The disenfranchisement of black citizens eventually attracted the attention of Congress, and, in 1900, some members proposed stripping the South of seats, related to the number of people who were barred from voting. In the end, Congress did not act to change apportionment, largely because of the power of the Southern bloc. The Southern bloc comprised Southern Democrats voted into office by white voters and constituted a powerful voting bloc in Congress until the 1960s. Their representatives, re-elected repeatedly by one-party states, controlled numerous chairmanships of important committees in both houses on the basis of seniority, giving them control over rules, budgets and important patronage projects, among other issues. Their power allowed them to defeat federal legislation against racial violence and abuses in the South, until overcome by the civil rights movement.

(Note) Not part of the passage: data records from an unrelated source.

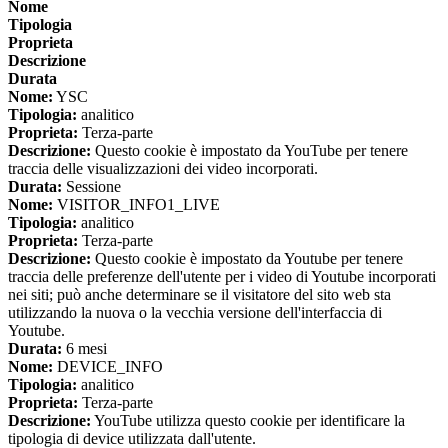
Nome
Tipologia
Proprieta
Descrizione
Durata
Nome:
YSC
Tipologia:
analitico
Proprieta:
Terza-parte
Descrizione:
Questo cookie è impostato da YouTube per tenere
traccia delle visualizzazioni dei video incorporati.
Durata:
Sessione
Nome:
VISITOR_INFO1_LIVE
Tipologia:
analitico
Proprieta:
Terza-parte
Descrizione:
Questo cookie è impostato da Youtube per tenere
traccia delle preferenze dell'utente per i video di Youtube incorporati
nei siti; può anche determinare se il visitatore del sito web sta
utilizzando la nuova o la vecchia versione dell'interfaccia di
Youtube.
Durata:
6 mesi
Nome:
DEVICE_INFO
Tipologia:
analitico
Proprieta:
Terza-parte
Descrizione:
YouTube utilizza questo cookie per identificare la
tipologia di device utilizzata dall'utente.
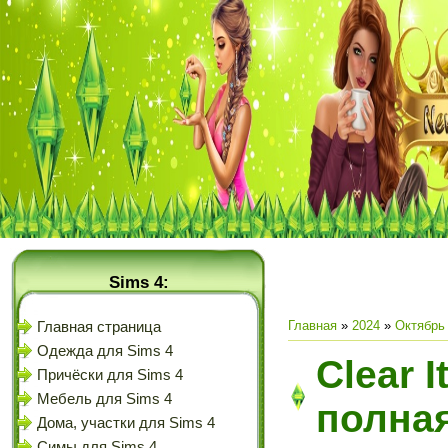
Sims 4:
Главная
»
2024
»
Октябрь
Главная страница
Одежда для Sims 4
Clear I
Причёски для Sims 4
Мебель для Sims 4
полная
Дома, участки для Sims 4
Симы для Sims 4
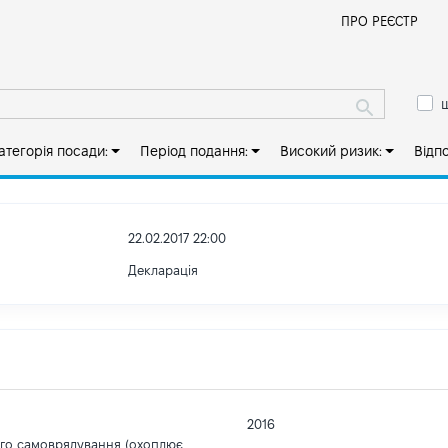
Й
ПРО РЕЄСТР
ш
атегорія посади:
Період подання:
Високий ризик:
Відп
22.02.2017 22:00
Декларація
2016
ого самоврядування (охоплює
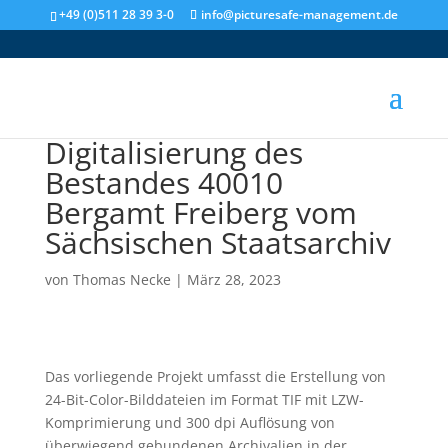
+49 (0)511 28 39 3-0
info@picturesafe-management.de
Digitalisierung des
Bestandes 40010
Bergamt Freiberg vom
Sächsischen Staatsarchiv
von
Thomas Necke
|
März 28, 2023
Das vorliegende Projekt umfasst die Erstellung von
24-Bit-Color-Bilddateien im Format TIF mit LZW-
Komprimierung und 300 dpi Auflösung von
überwiegend gebundenen Archivalien in der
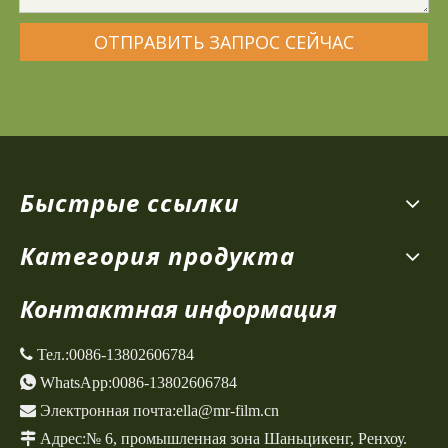
ОТПРАВИТЬ ЗАПРОС СЕЙЧАС
Быстрые ссылки
Категория продукта
Контактная информация
 Тел.:
0086-13802606784

WhatsApp:
0086-13802606784

Электронная почта:
ella@mr-film.cn

Адрес:
№ 6, промышленная зона Шаньцикенг,
Ренхоу.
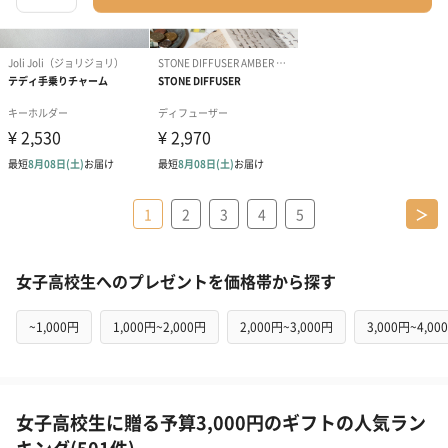
1
2
3
4
5
＞
女子高校生へのプレゼントを価格帯から探す
~1,000円
1,000円~2,000円
2,000円~3,000円
3,000円~4,00
女子高校生に贈る予算3,000円のギフトの人気ラン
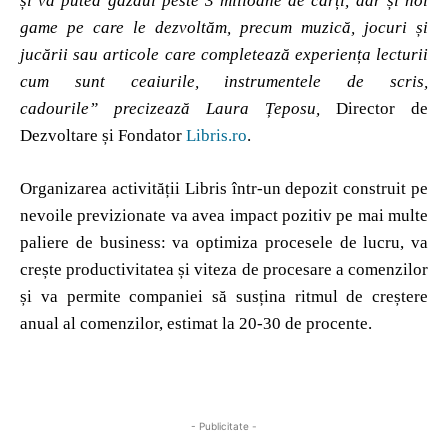
și va putea găzdui peste 3 milioane de cărți, dar și noi
game pe care le dezvoltăm, precum muzică, jocuri și
jucării sau articole care completează experiența lecturii
cum sunt ceaiurile, instrumentele de scris,
cadourile”
precizează Laura Țeposu,
Director de
Dezvoltare și Fondator
Libris.ro
.
Organizarea activității Libris într-un depozit construit pe
nevoile previzionate va avea impact pozitiv pe mai multe
paliere de business: va optimiza procesele de lucru, va
crește productivitatea și viteza de procesare a comenzilor
și va permite companiei să susțina ritmul de creștere
anual al comenzilor, estimat la 20-30 de procente.
- Publicitate -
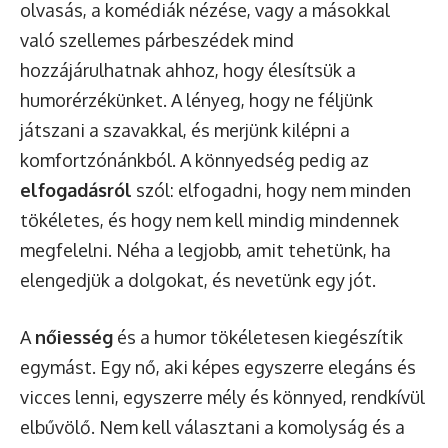
olvasás, a komédiák nézése, vagy a másokkal
való szellemes párbeszédek mind
hozzájárulhatnak ahhoz, hogy élesítsük a
humorérzékünket. A lényeg, hogy ne féljünk
játszani a szavakkal, és merjünk kilépni a
komfortzónánkból. A könnyedség pedig az
elfogadásról
szól: elfogadni, hogy nem minden
tökéletes, és hogy nem kell mindig mindennek
megfelelni. Néha a legjobb, amit tehetünk, ha
elengedjük a dolgokat, és nevetünk egy jót.
A
nőiesség
és a humor tökéletesen kiegészítik
egymást. Egy nő, aki képes egyszerre elegáns és
vicces lenni, egyszerre mély és könnyed, rendkívül
elbűvölő. Nem kell választani a komolyság és a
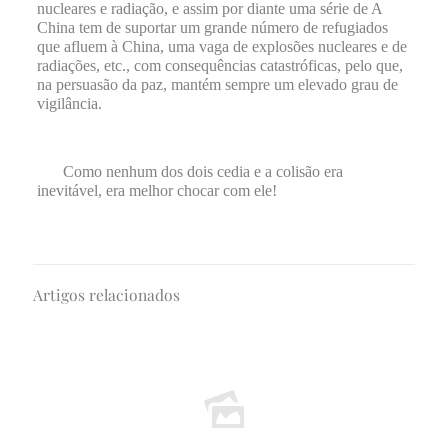
nucleares e radiação, e assim por diante uma série de A
China tem de suportar um grande número de refugiados
que afluem à China, uma vaga de explosões nucleares e de
radiações, etc., com consequências catastróficas, pelo que,
na persuasão da paz, mantém sempre um elevado grau de
vigilância.
Como nenhum dos dois cedia e a colisão era
inevitável, era melhor chocar com ele!
Artigos relacionados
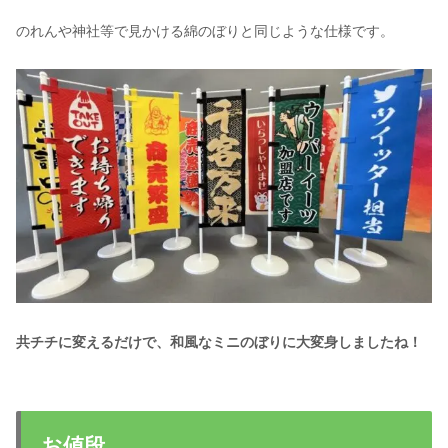
のれんや神社等で見かける綿のぼりと同じような仕様です。
共チチに変えるだけで、和風なミニのぼりに大変身しましたね！
お値段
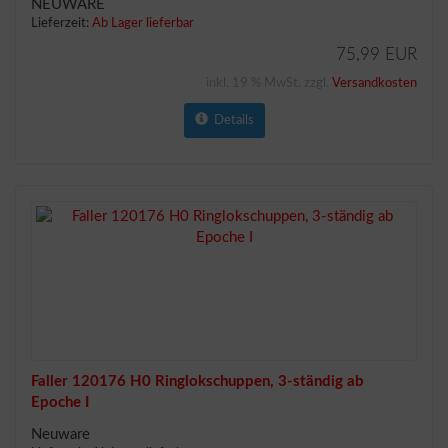
NEUWARE
Lieferzeit:
Ab Lager lieferbar
75,99 EUR
inkl. 19 % MwSt. zzgl.
Versandkosten
Details
Faller 120176 H0 Ringlokschuppen, 3-ständig ab
Epoche I
Neuware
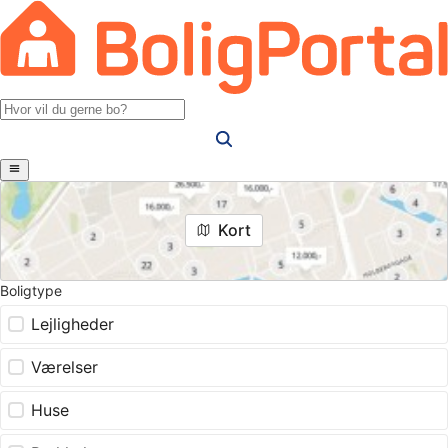
Kort
Boligtype
Lejligheder
Værelser
Huse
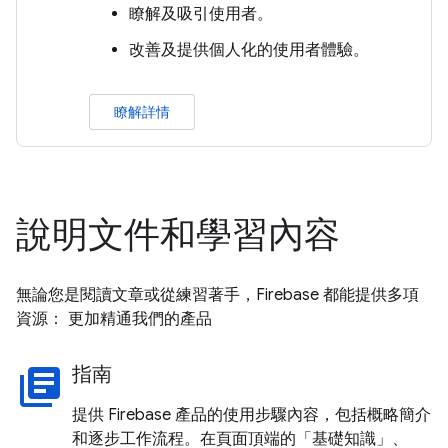
瞭解及吸引使用者。
改善及提供個人化的使用者體驗。
瞭解詳情
說明文件和學習內容
無論您是閱讀文章或從練習著手，Firebase 都能提供多項
資源： 更加精通我們的產品
指南
library_books
提供 Firebase 產品的使用步驟內容，包括概略簡介
和逐步工作流程。在頁面頂端的「基礎知識」
、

Historical interpretation edit
There is a persistent and sometimes contentious debate among historians, legal scholars, and political scientists over whether the Three-Fifths Compromise should be construed to support the notion that slaves were conceived of not only demographically, but also ontologically, three-fifths of a person or whether the three-fifths was purely a statistical designation used to determine how many representatives Southern states would have in Congress. A frequent claim made in favor of the former argument is that previous electoral precedent held that one man was equivalent to one vote, and the fact that the compromise explicitly tied personhood to votes provides a basis for an ontological reading of the compromise as implying that enslaved people lacked full personhood. Supporters of the statistical argument dispute that ontological considerations were present in the mind of Congress at the time or that the Three-Fifths Compromise had any regard for such notions in its purpose and function. However, it is generally agreed upon and historiographically reflected that enslaved people had no legal recourse or standing to challenge or participate in any kind of electoral legislation or activities of their own accord, which was confirmed 70 years later by the Supreme Court in Dred Scott v. Sandford. This inequality in electoral rights did not substantively change until after the passage of the Thirteenth, Fourteenth, Fifteenth, and Nineteenth Amendments as well as the Voting Rights Act of 1965.